As a lifelong Yankee fan, and even more as a lifelong fan of the game of baseball, the shocking revelation that now-former Yankees pitcher Masahiro Tanaka recently announced, upset me; in fact, it should concern us all deeply. Various press reports have indicated that one of the pitcher’s considerations in deciding to return to play for his original team in Japan this season was the anti-Asian bias that his family had experienced in the United States over the past few months.
In 2014, as the star of Japanese baseball, Tanaka came to these shores to prove his worth in the most challenging of sports environments. With major league baseball’s overseas reach growing annually, Tanaka’s arrival was highly celebrated throughout the sports world. We saw him capture the hearts and minds of fans across the region with his professionalism and reliability, and we all saw the photos of his famous family enjoying a new life in the Big Apple.
Two months ago, after having stated his desire to sign for what was perceived to be his market rate — $15 million per year — Tanaka did a complete reversal. He agreed to a contract with Rakuten Golden Eagles for less than half of that amount.

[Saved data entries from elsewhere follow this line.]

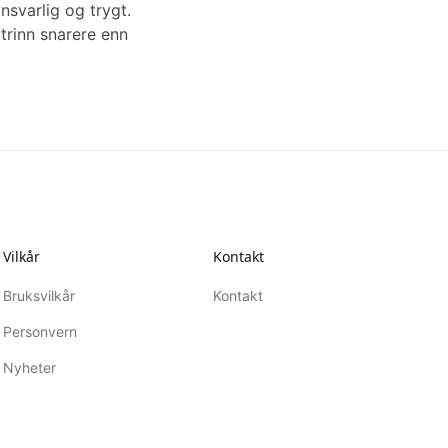
nsvarlig og trygt.
trinn snarere enn
Vilkår
Kontakt
Bruksvilkår
Kontakt
Personvern
Nyheter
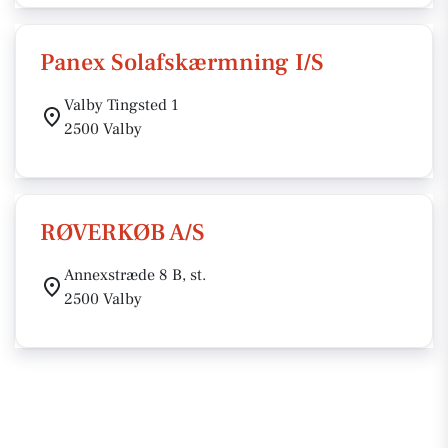
Panex Solafskærmning I/S
Valby Tingsted 1
2500 Valby
RØVERKØB A/S
Annexstræde 8 B, st.
2500 Valby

Just two weeks ago, during the New York Police Department’s online Jewish community security briefing, which both the Wiesenthal Center’s associate dean, Rabbi Abraham Cooper, and I attended, the statistics showing an increasing trend of anti-Asian incidents again became part of the conversation.
In New Jersey, the state with the country’s third-largest Asian population — approximately 10 percent of the Garden State’s nine million residents — bias incidents reported against the Asian community rose from 39 in 2019 to 71 in 2020. That’s an 82 percent increase, up from just 16 incidents in 2018. New Jersey Attorney General Gurbir Grewal, who has been a true leader in combating bias crimes throughout his tenure, reported an incredible 45 percent increase in bias crimes overall from 2019 to 2020, according to his office’s preliminary data.
Much of the reporting, and much of the sentiment expressed by leadership across the Asian community in the media, consistently articulates a feeling within the Asian community of powerlessness to alter the pandemic-related xenophobic tide.
This is where the Jewish community and Jewish leaders must step in to help.
At the Simon Wiesenthal Center, calling out anti-Asian hate has been a recognized need and priority since the onset of the pandemic, when bigots began referring to covid-19 as the Chinese virus. In the Wiesenthal Center’s annual report on digital hate and terror, Anti-Asian posts, derogatory memes, and the array of hate group propaganda was specifically highlighted as one of our society’s most urgent current threats. In Wiesenthal’s Combat Digital Hate workshops for middle- and high-school students, anti-Asian material on social media platforms has been so dramatic as to force its way into the forefront of our facilitated classroom conversations.
On the ground, the Wiesenthal Center has worked throughout the pandemic with Asian community leaders such as Councilmember Sam Joshi of Edison to demonstrate our allyship during this time of crisis. We do it in part because we in the Jewish community understand better than anyone else what it is like to be on the receiving end of such hate.
We see leaders such as Congressmember Grace Meng taking a seat on the House bipartisan task force to combat anti-Semitism. A few months before the pandemic begin, my colleague and I, representing the Simon Wiesenthal Center, sat in her Queens district office with key staff to discuss ways to combat hate against both of our communities. When there are leaders such as Rep. Meng, there is always hope for a better tomorrow, but only if we actively pursue it.
Just last week, as I was taking questions after speaking before a men’s club discussion on anti-Semitism in a Connecticut synagogue, someone brought up the issue of anti-Asian hate.
We see that the Jewish community cares about the bias and the increasing number of attacks against our Asian neighbors. Because we have been the victims of such behavior since time immemorial, it is our obligation to join such a community under siege and be on the front lines combating the hate directed at them with the same vigor that we use in pushing back on anti-Semitism.
We talk all the time about building alliances to combat the hate that surrounds us. Now is the time to do it. It’s time to join with our Asian brothers and sisters and demonstrate to the world our seriousness in such sentiments.